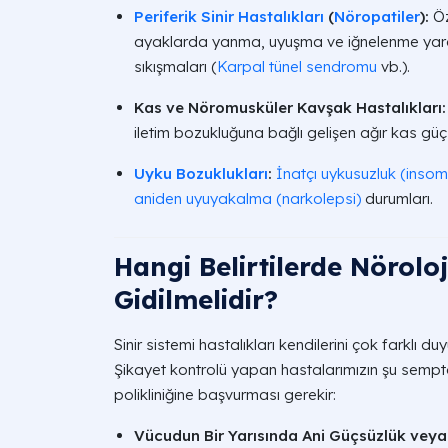
Periferik Sinir Hastalıkları
(
Nöropatiler
):
Öz
ayaklarda yanma, uyuşma ve iğnelenme ya
sıkışmaları (
Karpal tünel sendromu
vb.).
Kas ve Nöromusküler Kavşak Hastalıkları:
iletim bozukluğuna bağlı gelişen ağır kas güçs
Uyku Bozuklukları
:
İnatçı uykusuzluk (insom
aniden uyuyakalma (narkolepsi)
durumları.
Hangi Belirtilerde Nörolo
Gidilmelidir?
Sinir sistemi hastalıkları kendilerini çok farklı d
Şikayet kontrolü yapan hastalarımızın şu semp
polikliniğine başvurması gerekir:
Vücudun Bir Yarısında Ani Güçsüzlük vey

++++++++++

Each of the lines above should be transcribed exactly; no image is to be copied.

Periferik Sinir Hastalıkları
(
Nöropatiler
):
Öz
ayaklarda yanma, uyuşma ve iğnelenme ya
sıkışmaları (
Karpal tünel sendromu
vb.).
Kas ve Nöromusküler Kavşak Hastalıkları:
iletim bozukluğuna bağlı gelişen ağır kas güçs
Uyku Bozuklukları
:
İnatçı uykusuzluk (insom
aniden uyuyakalma (narkolepsi)
durumları.
Hangi Belirtilerde Nörolo
Gidilmelidir?
Sinir sistemi hastalıkları kendilerini çok farklı d
Şikayet kontrolü yapan hastalarımızın şu semp
polikliniğine başvurması gerekir:
Vücudun Bir Yarısında Ani Güçsüzlük vey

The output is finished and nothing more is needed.